Small West Coast marine reserves an 'insult'

By Laura Mills of the Greymouth Star

File photo / Simon Baker
File photo / Simon Baker

Proposed marine reserves off the West Coast have been drastically reduced in size so much so that one advocate says they are "an insult" to those who spent years trying to establish them.

Five marine reserves covering 17,528ha have been proposed for Kahurangi, Punakaiki, Okarito, and Gorge River, together with an 'educational site' at Ship Creek, north of Haast. Kahurangi and Okarito will become the two largest marine reserves on the mainland coast.

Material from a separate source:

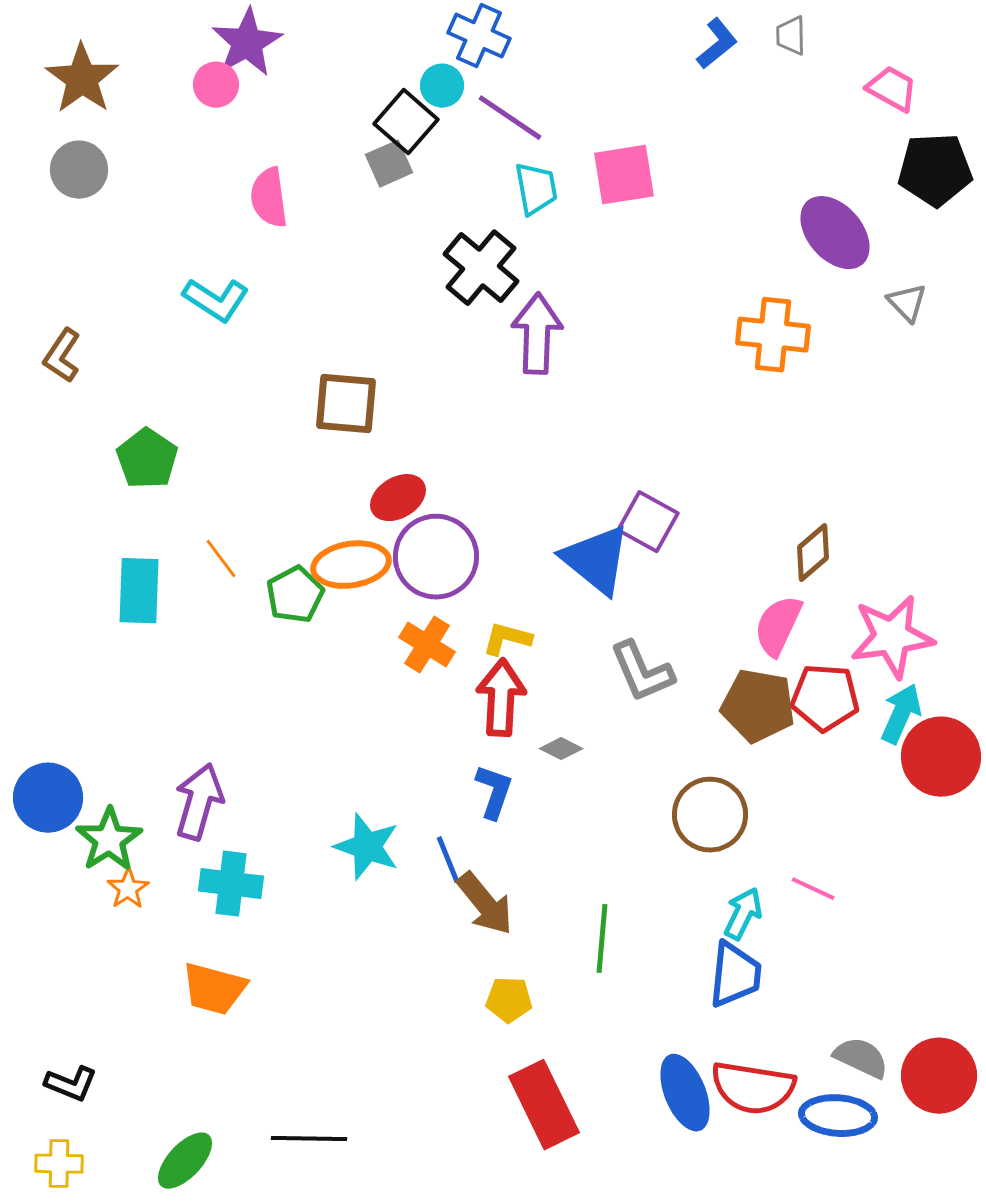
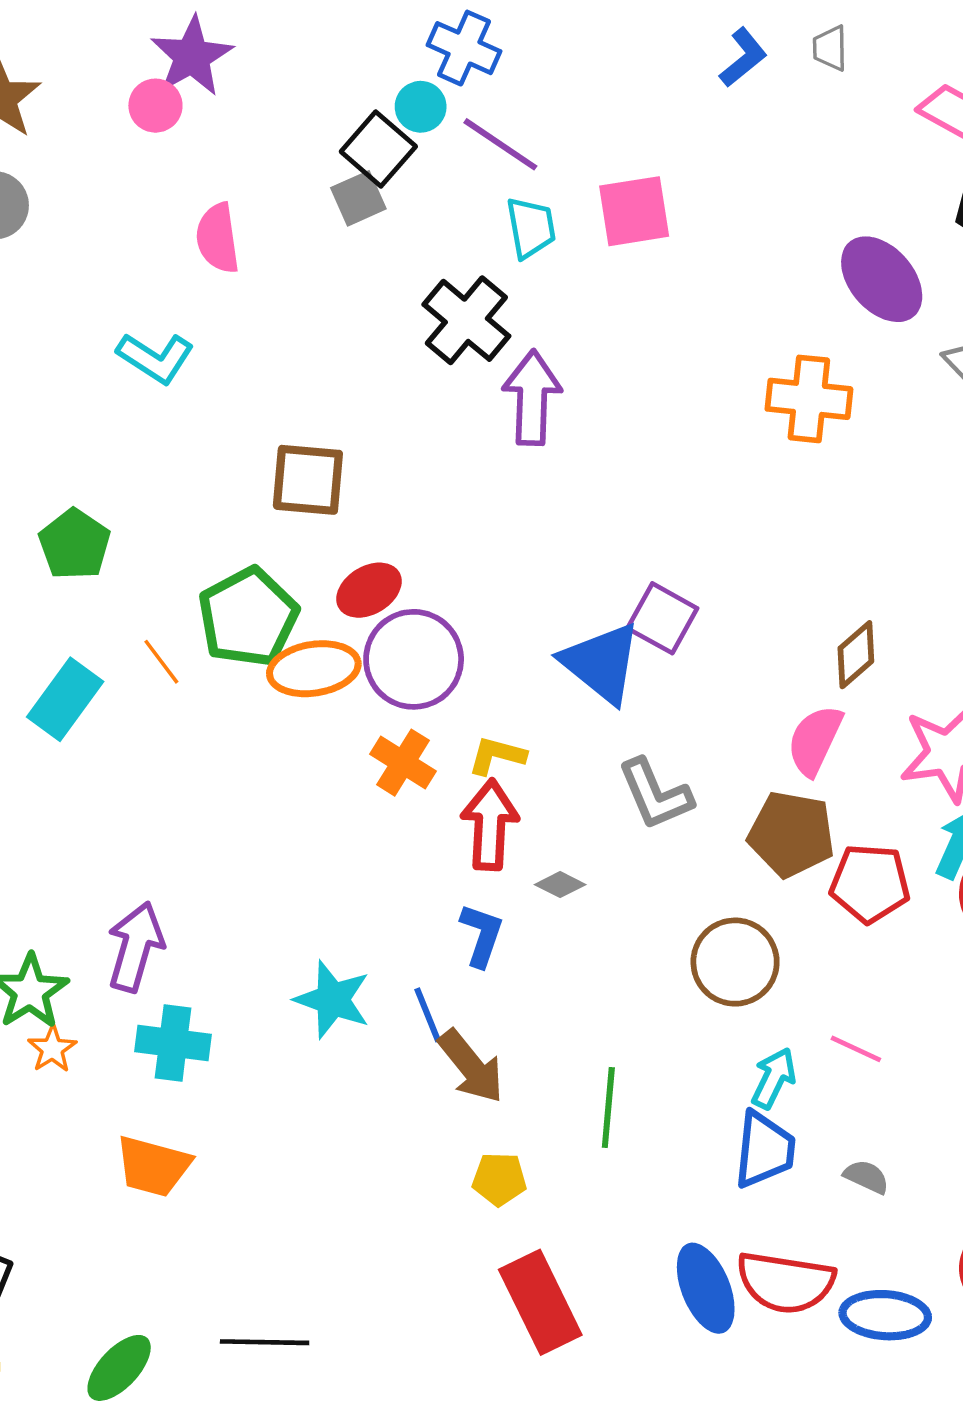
cyan rectangle: (139, 591) -> (65, 699), turned 34
green pentagon: (295, 595) -> (248, 617), moved, size x1.5
red pentagon: (825, 698) -> (870, 883), moved
gray semicircle: (861, 1058) -> (866, 1177), moved, size x0.7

The Department of Conservation has received 166 submissions - four objected, seven in full support and 155 qualified. The Greymouth Star obtained the submissions under the Official Information Act, but most names have been withheld.

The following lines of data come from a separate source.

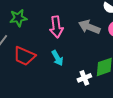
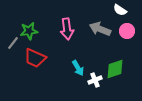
green star: (18, 18) -> (29, 31), moved
cyan arrow: (57, 58) -> (78, 68), moved

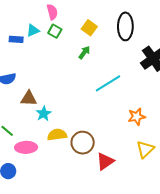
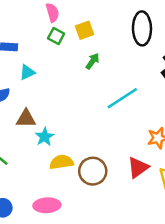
yellow square: (89, 28) -> (84, 30), moved, turned 35
cyan triangle: (33, 31) -> (27, 72), moved
pink ellipse: (26, 147) -> (47, 205), moved
red triangle: (105, 161) -> (138, 167), moved

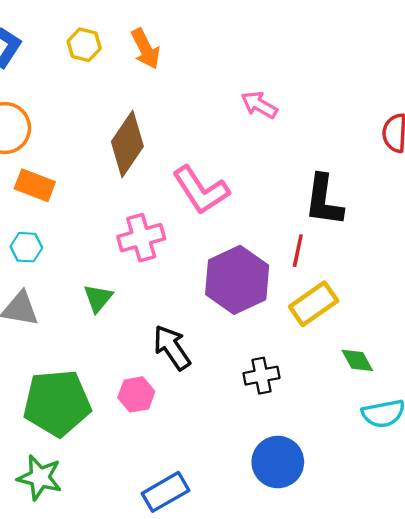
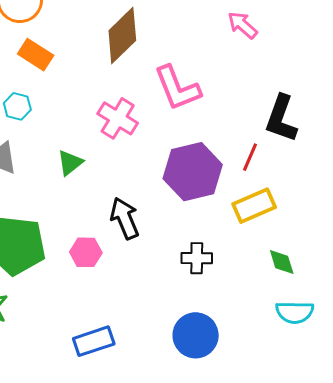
pink cross: (141, 238) -> (118, 118), turned 36

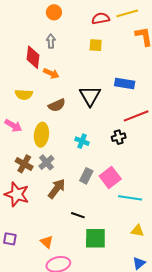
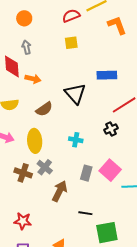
red star: (17, 194) -> (23, 221), moved, size x0.7

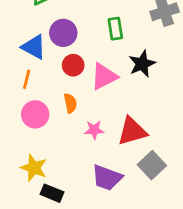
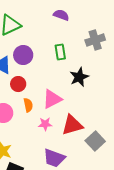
red circle: (73, 65) -> (18, 84), moved
pink triangle: (104, 76) -> (52, 99), moved
gray square: (152, 165) -> (95, 141), moved

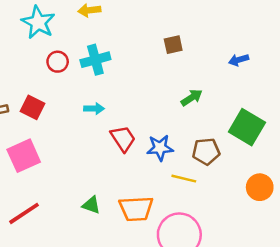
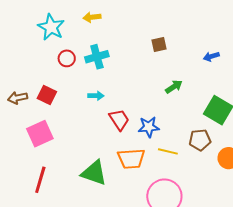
brown pentagon: (206, 151) -> (200, 140), moved
green triangle: (91, 205) -> (94, 173), size x1.8
orange trapezoid: (136, 209) -> (131, 159), moved
red line: (24, 213) -> (40, 180), turned -40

One submitter said that in 2009, 96,302ha had been proposed for protection - that was now down to 17,528ha.

"The new proposal in the current application is disgraceful, mediocre and inadequate, and an insult to those who have laboured hard on behalf of the West Coast marine environment."

Another submitter said the Government's biodiversity strategy called for 10 per cent of the country's marine environment to be protected by 2010, but the total length of the West Coast reserves was only 40.1km, or 6.7 per cent of the region.

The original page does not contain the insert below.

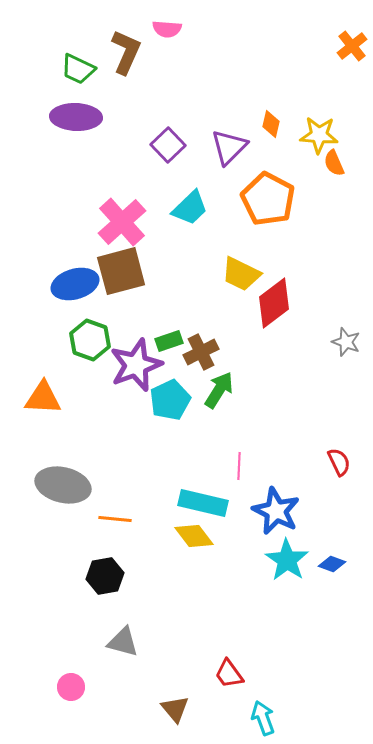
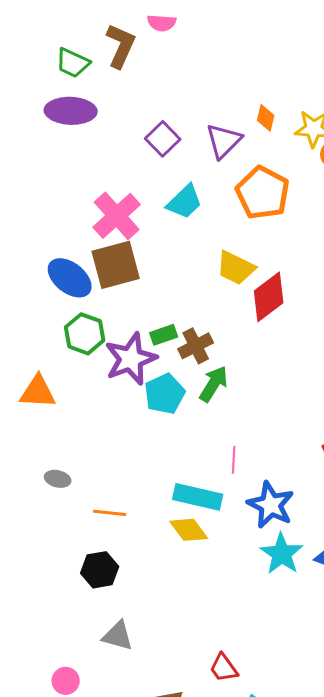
blue ellipse: (75, 284) -> (70, 278), turned 54
gray ellipse: (63, 485) -> (58, 479), size x0.5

A marine management expert said the 1 per cent protection was "a joke when compared to clean, green Australia".

"We can't keep pretending the world won't notice as we chop at our clean green image while other countries make bold moves to be sustainable."

Forest and Bird said the reduction was "significant" - the reserves would cover 175 square kilometres out of a possible 13,112 square kilometres.